Monday, November 05, 2012

Book Review: 20th-Century World Architecture

20th-Century World Architecture: The Phaidon Atlas by the Editors of Phaidon
Phaidon, 2012
Hardcover, 824 pages

In 2004 Phaidon released the aptly named Phaidon Atlas of Contemporary World Architecture, a volume featuring over 1,000 projects on 824 pages, a super-sized snapshot of architecture since 1998. Four years later the publisher released The Phaidon Atlas of 21st Century World Architecture and a thousand more projects on 800 pages. Even with the all-in-one-place international selection of top-notch architecture, the overriding impact is that the books are a cumbersome pair, even provoking Zaha Hadid to exclaim, "Now we need to reinforce the shelving!" Sure, Phaidon came out with pocket-sized travel guides for both titles, but with websites like ArchDaily filling people's inboxes with a dozen projects a day (an Atlas-worth every few months) the important question may not have been, "should the atlases be smaller?" but instead, "should we make the atlases at all?" Given the spread of contemporary architecture online, accessible via laptops, tablets, and smartphones, the heft of the atlases is easy to question. But what has arrived four years after the second title is a look back at 20th-century architecture rather than another collection of contemporary buildings.

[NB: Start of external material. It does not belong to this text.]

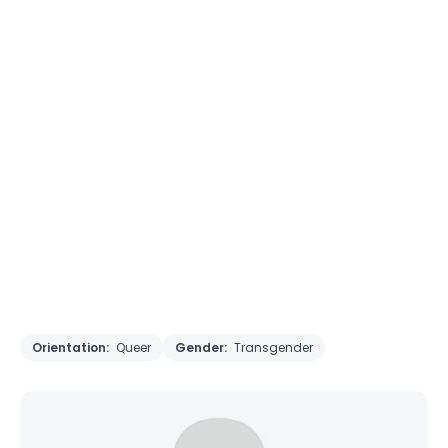
Orientation:
Queer
Gender:
Transgender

The decision to look back at the 20th century with the latest in the Atlas series was a surprise to me when I learned about it, but upon considering what I mention above, it makes sense. People are discovering new buildings every day because they are being documented like never before in history, at least in terms of the number of projects photographed and shared. Yet as we move ahead with a constant stream of new projects, history gets lost behind. With this in mind the virtue of the third installment isn't the sheer number of projects included (more than 750) but the international scope, which equates with lots of new discoveries for everybody but the most seasoned architectural historians. The densest areas of discovery for me are in Africa, the Middle East, and Eastern Europe, though each part of the book includes something new. Of course, novelty is not the point, but the editors should be commended for such a wide-ranging selection of notable buildings.

With 750 buildings spanning ten decades, there are bound to be omissions. A few missing buildings that I realized at first glance were the Academy of Art and Architecture by Wiel Arets (who surprisingly is not included at all in the Atlas), Bernard Khoury's B018 (also an architect without any buildings included), and Mario Botta's Chapel of Santa Maria degli Angeli (he has two buildings in the book). Yes, I'm partial to these three buildings because I featured them in the early days of my weekly web page, but they are indicative of the fact that everybody will have a list of buildings that should have been included but weren't. On the opposite end of the spectrum, if space denotes significance then the most important 20th-century buildings according to the editors at Phaidon (single buildings, not groupings of buildings like Brasilia, Chandigarh, or the Vitra complex) are the ones receiving two-page spreads: the Sydney Opera House by Jørn Utzon, St. Mary's Cathedral by Kenzo Tange, Glasgow School of Art by Charles Rennie Mackintosh, Villa Savoye by Le Corbusier, and Taliesin West by Frank Lloyd Wright.

Given that the book relies heavily upon photographs, illustrations, and page design, it's worth discussing these aspects. People who are familiar with the first two books will notice similarities in regards to the last two, without the maps, layout, colors, and other elements being repeated verbatim. There is a language happening—colored blocks for continents and architect references, maps created by modular shapes, etc.—that creates a consistency across the atlases. The big difference in the 20th-Century World Architecture is the photography, which tends to be contemporary with a building's completion. This means that a good deal of the photos are black-and-white, and that they don't exhibit the reproduction quality of the digital photos that make up the first two books. I find the old photos appealing, and to specially photograph 750 buildings would have probably meant a 2016 release. Whatever the case, the book documents a time of remarkable architectural change when the seeds for the 2,000 buildings in the other Atlases were planted. Then to not have this installment is unimaginable.